■ Exercise goal
Reproduce the entries exactly, beginning with the line containing "تکلیف مشخص شد" and ending with their last line, both included.

■ Given entries
******

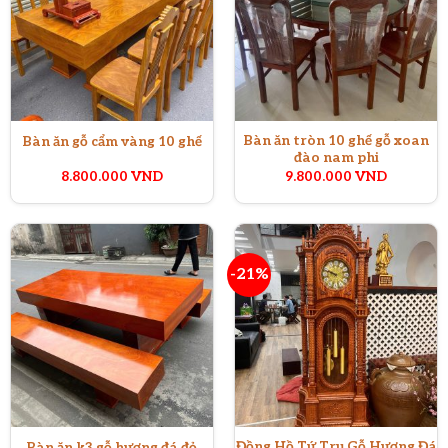
Bàn ăn tròn 10 ghế gỗ xoan
Bàn ăn gỗ cẩm vàng 10 ghế
đào nam phi
8.800.000
VND
9.800.000
VND
-21%
Đồng Hồ Tứ Trụ Gỗ Hương Đá
Bàn ăn k3 gỗ hương đá đỏ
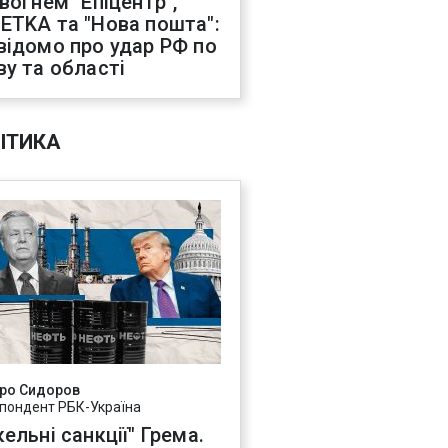
 вогнем "Епіцентр",
ETKA та "Нова пошта":
відомо про удар РФ по
ву та області
ІТИКА
ро Сидоров
пондент РБК-Україна
ельні санкції" Грема.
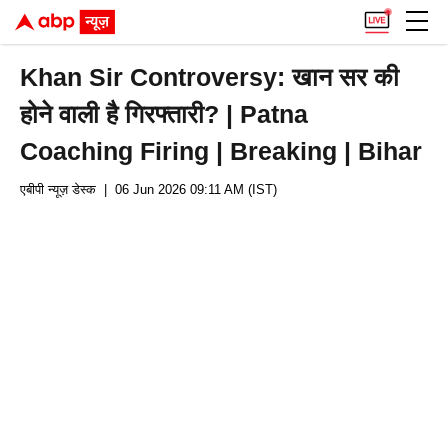
Khan Sir Controversy: खान सर की
होने वाली है गिरफ्तारी? | Patna
Coaching Firing | Breaking | Bihar
एबीपी न्यूज़ डेस्क
| 06 Jun 2026 09:11 AM (IST)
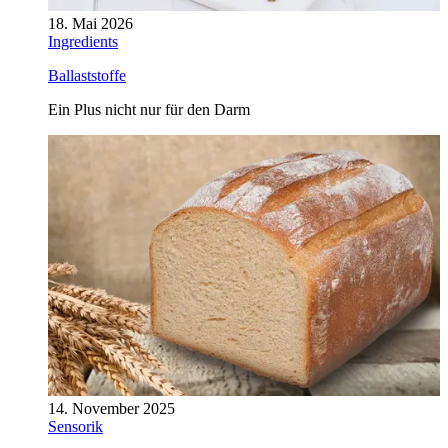
18. Mai 2026
Ingredients
Ballaststoffe
Ein Plus nicht nur für den Darm
14. November 2025
Sensorik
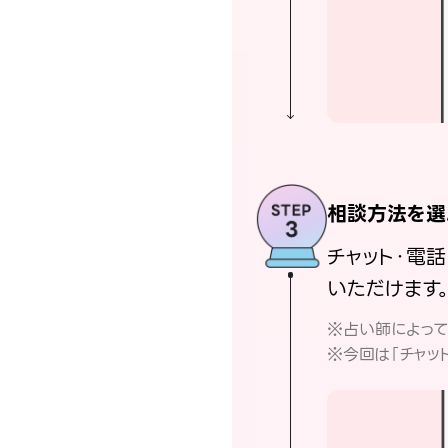
相談方法を選
チャット・電
いただけます
※占い師によっ
※今回は「チャッ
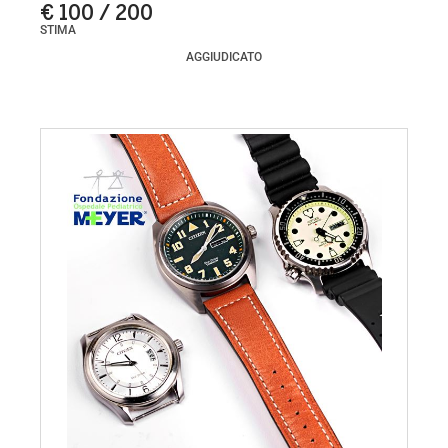
€ 100 / 200
STIMA
AGGIUDICATO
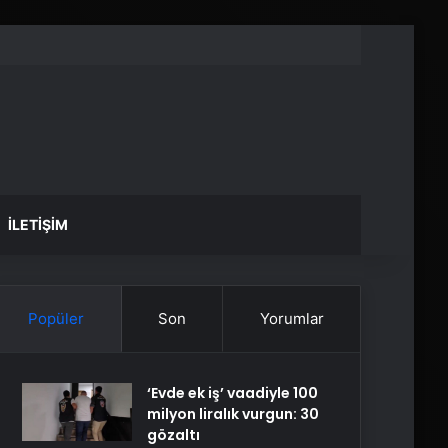
İLETIŞIM
Popüler
Son
Yorumlar
‘Evde ek iş’ vaadiyle 100
milyon liralık vurgun: 30
gözaltı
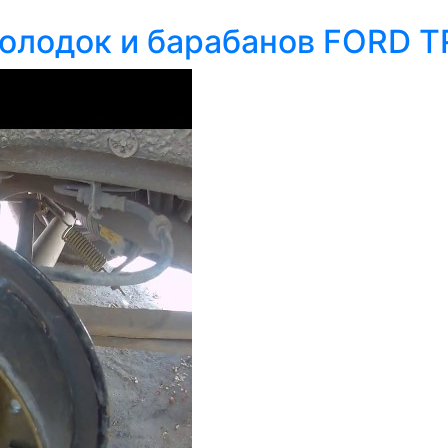
колодок и барабанов FORD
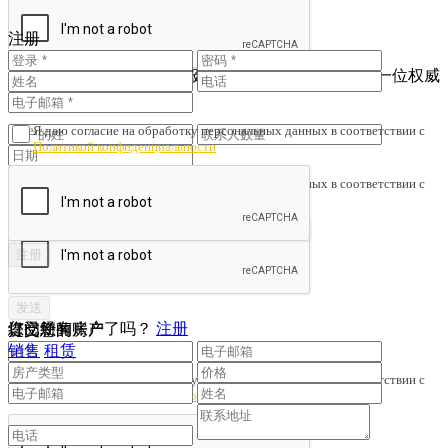
您还没有账户吗？
注册
注册
查看已注册的联系人
为了避免财产诈骗与劣质服务，我们会核对您是否与一位权威
人士签订了协议。
Я даю согласие на обработку персональных данных в соответствии с
Политикой конфиденциальности
Я даю согласие на обработку персональных данных в соответствии с
Политикой конфиденциальности
您已经有账户了吗？
注册
提交您的房产
订阅新闻
销售
租赁
Я даю согласие на обработку персональных данных в соответствии с
Политикой конфиденциальности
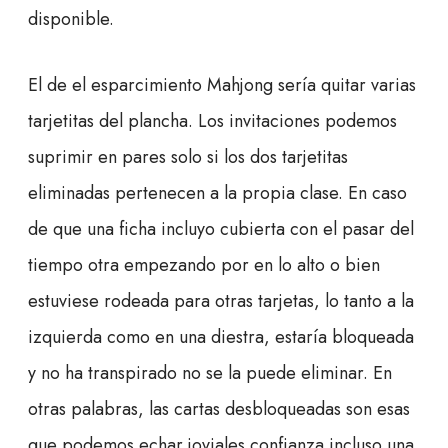
disponible.
El de el esparcimiento Mahjong serí­a quitar varias
tarjetitas del plancha. Los invitaciones podemos
suprimir en pares solo si los dos tarjetitas
eliminadas pertenecen a la propia clase. En caso
de que una ficha incluyo cubierta con el pasar del
tiempo otra empezando por en lo alto o bien
estuviese rodeada para otras tarjetas, lo tanto a la
izquierda como en una diestra, estaría bloqueada
y no ha transpirado no se la puede eliminar. En
otras palabras, las cartas desbloqueadas son esas
que podemos echar joviales confianza incluso una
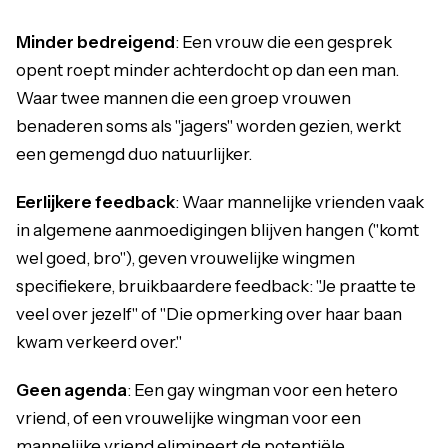
Minder bedreigend
: Een vrouw die een gesprek
opent roept minder achterdocht op dan een man.
Waar twee mannen die een groep vrouwen
benaderen soms als "jagers" worden gezien, werkt
een gemengd duo natuurlijker.
Eerlijkere feedback
: Waar mannelijke vrienden vaak
in algemene aanmoedigingen blijven hangen ("komt
wel goed, bro"), geven vrouwelijke wingmen
specifiekere, bruikbaardere feedback: "Je praatte te
veel over jezelf" of "Die opmerking over haar baan
kwam verkeerd over."
Geen agenda
: Een gay wingman voor een hetero
vriend, of een vrouwelijke wingman voor een
mannelijke vriend elimineert de potentiële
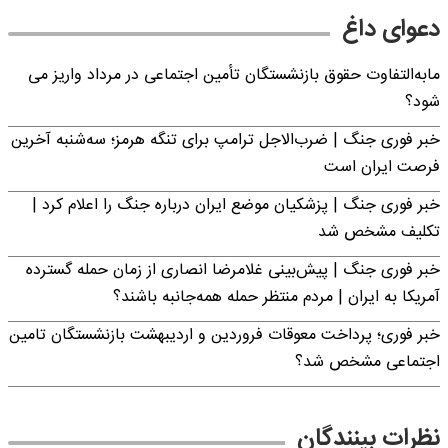
دعوای داغ
مابه‌التفاوت حقوق بازنشستگان تأمین اجتماعی در مرداد واریز می
شود؟
خبر فوری جنگ | ضرب‌الاجل ترامپ برای تنگه هرمز؛ سه‌شنبه آخرین
فرصت ایران است
خبر فوری جنگ | پزشکیان موضع ایران درباره جنگ را اعلام کرد |
تکلیف مشخص شد
خبر فوری جنگ | پیش‌بینی غلامرضا انصاری از زمان حمله گسترده
آمریکا به ایران | مردم منتظر حمله همه‌جانبه باشند؟
خبر فوری؛ پرداخت معوقات فروردین و اردیبهشت بازنشستگان تامین
اجتماعی مشخص شد؟
نظرات بینندگان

******

■ Response area
تکلیف مشخص شد
خبر فوری جنگ | پیش‌بینی غلامرضا انصاری از زمان حمله گسترده
آمریکا به ایران | مردم منتظر حمله همه‌جانبه باشند؟
خبر فوری؛ پرداخت معوقات فروردین و اردیبهشت بازنشستگان تامین
اجتماعی مشخص شد؟
نظرات بینندگان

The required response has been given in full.